MODEL
Porsche 992 911 Turbo
NHTSA safety across every Porsche 992 911 Turbo model year we cover.
Across the 1 model year of the Porsche 992 911 Turbo we cover (2025 to 2025), no year has an NHTSA crash-test score on record. No recalls are on record across those years.
The Porsche 992 911 Turbo is a high-performance sports car competing at the top of the rear-engine coupe segment, aimed at enthusiasts who demand supercar-level speed wrapped in an everyday-usable package. Now in its 992 generation, the 911 Turbo targets serious drivers who value precision engineering and decades of motorsport heritage, and who expect their vehicle to meet the highest standards in every dimension, including safety.
From a federal safety data standpoint, the 2025 Porsche 911 Turbo presents a clean but limited picture. NHTSA has not crash-tested this model in the years we cover, so no star ratings or Safety Index scores exist to anchor a numerical verdict. Shoppers looking for that familiar five-star benchmark simply will not find it here. That said, the absence of test results is not the same as a red flag. What is genuinely reassuring is the recall count: zero across our covered model years. For a vehicle this specialized and this precisely assembled, zero recalls in the 2025 model year reflects a manufacturing discipline that aligns with the brand's reputation for tight production tolerances. Owner complaints filed with NHTSA are equally bare, with zero reports of crashes, fires, injuries, or deaths on record. No complaint data means no emerging patterns of concern to flag for shoppers. The honest bottom line is this: the 2025 911 Turbo carries no documented federal safety liabilities, but it also carries no crash-test validation. Buyers prioritizing independently verified occupant protection should note that gap. Those who are comfortable with the absence of NHTSA star ratings will find nothing in the federal record to give them pause.

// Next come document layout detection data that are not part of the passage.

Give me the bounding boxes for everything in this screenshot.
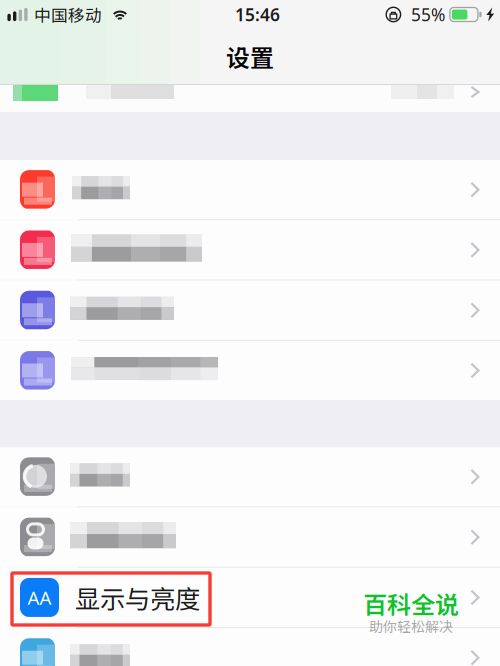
button[interactable] bbox=[0, 447, 500, 506]
button[interactable] bbox=[0, 341, 500, 400]
button[interactable] bbox=[0, 220, 500, 280]
staticText: 助你轻松解决 bbox=[369, 616, 453, 636]
button[interactable]: AA bbox=[0, 568, 500, 627]
staticText: 显示与亮度 bbox=[75, 579, 200, 616]
staticText: 55% bbox=[411, 3, 445, 26]
button[interactable] bbox=[0, 508, 500, 567]
button[interactable] bbox=[0, 85, 500, 112]
staticText: 中国移动 bbox=[34, 2, 102, 26]
button[interactable] bbox=[0, 160, 500, 219]
staticText: AA bbox=[28, 585, 52, 610]
button[interactable] bbox=[0, 281, 500, 340]
button[interactable] bbox=[0, 628, 500, 666]
staticText: 百科全说 bbox=[363, 586, 459, 621]
staticText: 15:46 bbox=[235, 3, 280, 26]
staticText: 设置 bbox=[226, 39, 274, 74]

WHAT REVIEWERS SAYReviewers generally regard the 992 911 Turbo as one of the most refined and technically accomplished sports cars available, praising its exceptional driving dynamics, composed ride quality at everyday speeds, and a cabin that balances driver-focused ergonomics with surprising everyday comfort. Interior materials and build finish are consistently described as premium, and the model is widely considered to deliver strong value relative to outright supercar alternatives.
- NHTSA has not crash-tested the 2025 Porsche 911 Turbo, meaning no independent federal star ratings or Safety Index scores are available to help shoppers benchmark occupant protection against other vehicles.
- The 2025 model year carries zero NHTSA recalls, which is a meaningful data point reflecting tight production quality control during the assembly process.
- Zero owner complaints have been filed with NHTSA for the 2025 911 Turbo, with no reported crashes, fires, injuries, or fatalities on record, suggesting no early warning signals in the federal complaint system.
- Because federal crash-test data is absent, shoppers who prioritize verified occupant-protection scores may want to consult IIHS test results or European NCAP data for supplemental safety context before purchasing.